→ **About this exercise**: Write out, from the entries below, exactly the lines that run between the lines holding "The image size is (844, 1283)." and "The image size is (129, 2576).", inclusive, and stop there.

→ **The data**:
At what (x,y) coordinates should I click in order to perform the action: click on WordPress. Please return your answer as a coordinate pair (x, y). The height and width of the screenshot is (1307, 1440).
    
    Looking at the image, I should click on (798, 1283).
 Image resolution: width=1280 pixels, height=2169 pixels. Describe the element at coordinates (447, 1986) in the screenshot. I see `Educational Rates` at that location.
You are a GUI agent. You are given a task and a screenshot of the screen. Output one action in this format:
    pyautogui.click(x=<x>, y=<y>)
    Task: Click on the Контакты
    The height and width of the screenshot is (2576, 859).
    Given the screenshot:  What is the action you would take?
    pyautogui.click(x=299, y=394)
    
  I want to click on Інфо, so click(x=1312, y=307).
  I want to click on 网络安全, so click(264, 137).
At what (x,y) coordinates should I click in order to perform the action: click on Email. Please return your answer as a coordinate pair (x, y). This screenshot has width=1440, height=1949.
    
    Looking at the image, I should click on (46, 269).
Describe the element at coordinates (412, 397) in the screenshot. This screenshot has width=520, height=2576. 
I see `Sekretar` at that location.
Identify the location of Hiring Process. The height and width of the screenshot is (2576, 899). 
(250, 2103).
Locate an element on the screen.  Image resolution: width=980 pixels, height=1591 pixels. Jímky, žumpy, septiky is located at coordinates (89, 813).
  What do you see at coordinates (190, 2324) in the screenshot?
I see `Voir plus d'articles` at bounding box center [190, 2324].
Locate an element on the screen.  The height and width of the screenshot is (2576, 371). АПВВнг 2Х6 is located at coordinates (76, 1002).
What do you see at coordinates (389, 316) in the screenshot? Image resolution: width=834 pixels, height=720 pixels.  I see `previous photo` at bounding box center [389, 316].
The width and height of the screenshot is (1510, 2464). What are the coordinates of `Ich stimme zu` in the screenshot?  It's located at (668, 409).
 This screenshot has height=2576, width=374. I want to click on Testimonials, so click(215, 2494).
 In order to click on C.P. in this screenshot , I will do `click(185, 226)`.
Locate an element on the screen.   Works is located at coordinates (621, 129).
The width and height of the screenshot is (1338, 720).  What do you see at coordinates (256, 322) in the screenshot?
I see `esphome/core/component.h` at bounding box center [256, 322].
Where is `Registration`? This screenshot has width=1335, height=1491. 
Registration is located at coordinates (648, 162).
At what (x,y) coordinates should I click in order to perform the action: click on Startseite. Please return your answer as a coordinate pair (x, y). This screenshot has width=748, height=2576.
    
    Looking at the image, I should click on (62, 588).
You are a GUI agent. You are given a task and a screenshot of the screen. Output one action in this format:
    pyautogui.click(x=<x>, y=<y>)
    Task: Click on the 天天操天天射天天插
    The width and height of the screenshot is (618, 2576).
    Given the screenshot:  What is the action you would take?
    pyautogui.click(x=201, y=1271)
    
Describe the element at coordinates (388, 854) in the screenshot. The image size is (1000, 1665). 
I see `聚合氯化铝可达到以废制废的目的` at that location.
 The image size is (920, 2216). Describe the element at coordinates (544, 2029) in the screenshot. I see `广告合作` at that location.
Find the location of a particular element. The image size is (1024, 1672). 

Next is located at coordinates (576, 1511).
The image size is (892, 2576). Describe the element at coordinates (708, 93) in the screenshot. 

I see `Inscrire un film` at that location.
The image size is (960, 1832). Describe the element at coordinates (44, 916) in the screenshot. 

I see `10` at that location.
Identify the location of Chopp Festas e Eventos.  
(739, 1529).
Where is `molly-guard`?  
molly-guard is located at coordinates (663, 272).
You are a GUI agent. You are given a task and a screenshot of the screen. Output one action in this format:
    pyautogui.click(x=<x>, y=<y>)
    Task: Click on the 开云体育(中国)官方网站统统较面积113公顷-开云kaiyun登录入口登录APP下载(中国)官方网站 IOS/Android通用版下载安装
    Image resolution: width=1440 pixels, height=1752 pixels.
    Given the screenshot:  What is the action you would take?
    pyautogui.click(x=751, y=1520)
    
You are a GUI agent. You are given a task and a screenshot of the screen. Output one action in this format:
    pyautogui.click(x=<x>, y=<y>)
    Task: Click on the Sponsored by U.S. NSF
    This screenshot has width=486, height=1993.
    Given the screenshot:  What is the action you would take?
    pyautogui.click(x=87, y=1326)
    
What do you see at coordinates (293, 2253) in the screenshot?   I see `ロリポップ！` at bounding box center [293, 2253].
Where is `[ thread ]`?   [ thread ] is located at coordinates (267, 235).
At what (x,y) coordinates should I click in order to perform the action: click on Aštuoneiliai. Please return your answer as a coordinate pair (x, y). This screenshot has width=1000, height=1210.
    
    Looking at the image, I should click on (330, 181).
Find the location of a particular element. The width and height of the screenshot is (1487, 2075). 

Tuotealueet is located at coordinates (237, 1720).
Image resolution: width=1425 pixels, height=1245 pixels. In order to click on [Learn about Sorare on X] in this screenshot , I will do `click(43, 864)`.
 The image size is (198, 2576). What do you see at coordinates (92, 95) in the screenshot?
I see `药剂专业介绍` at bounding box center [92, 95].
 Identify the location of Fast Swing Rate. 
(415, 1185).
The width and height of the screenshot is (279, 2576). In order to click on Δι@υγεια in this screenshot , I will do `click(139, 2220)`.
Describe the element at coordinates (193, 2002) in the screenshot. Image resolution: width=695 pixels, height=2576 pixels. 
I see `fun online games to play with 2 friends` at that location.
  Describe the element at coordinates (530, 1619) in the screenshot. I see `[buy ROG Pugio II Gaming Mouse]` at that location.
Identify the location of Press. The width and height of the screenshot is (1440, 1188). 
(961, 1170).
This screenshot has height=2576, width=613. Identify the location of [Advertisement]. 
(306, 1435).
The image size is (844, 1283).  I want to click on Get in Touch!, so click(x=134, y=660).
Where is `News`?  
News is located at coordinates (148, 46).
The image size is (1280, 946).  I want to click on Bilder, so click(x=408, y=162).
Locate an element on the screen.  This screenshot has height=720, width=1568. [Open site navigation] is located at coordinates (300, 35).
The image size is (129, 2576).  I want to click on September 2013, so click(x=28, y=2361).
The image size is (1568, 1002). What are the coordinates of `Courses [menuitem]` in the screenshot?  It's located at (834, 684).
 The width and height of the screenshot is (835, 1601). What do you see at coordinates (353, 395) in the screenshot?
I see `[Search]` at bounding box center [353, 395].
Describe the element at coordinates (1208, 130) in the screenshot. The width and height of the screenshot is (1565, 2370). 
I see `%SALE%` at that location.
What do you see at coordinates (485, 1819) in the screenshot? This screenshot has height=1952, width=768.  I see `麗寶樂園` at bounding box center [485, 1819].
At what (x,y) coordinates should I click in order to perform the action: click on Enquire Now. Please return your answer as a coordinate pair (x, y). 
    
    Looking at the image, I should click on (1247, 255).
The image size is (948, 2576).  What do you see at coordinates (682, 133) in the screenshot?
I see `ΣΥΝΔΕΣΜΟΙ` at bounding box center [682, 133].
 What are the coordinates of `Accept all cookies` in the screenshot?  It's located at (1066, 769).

→ **Solution to the problem**:
The image size is (844, 1283).  I want to click on Get in Touch!, so click(x=134, y=660).
Where is `News`?  
News is located at coordinates (148, 46).
The image size is (1280, 946).  I want to click on Bilder, so click(x=408, y=162).
Locate an element on the screen.  This screenshot has height=720, width=1568. [Open site navigation] is located at coordinates (300, 35).
The image size is (129, 2576).  I want to click on September 2013, so click(x=28, y=2361).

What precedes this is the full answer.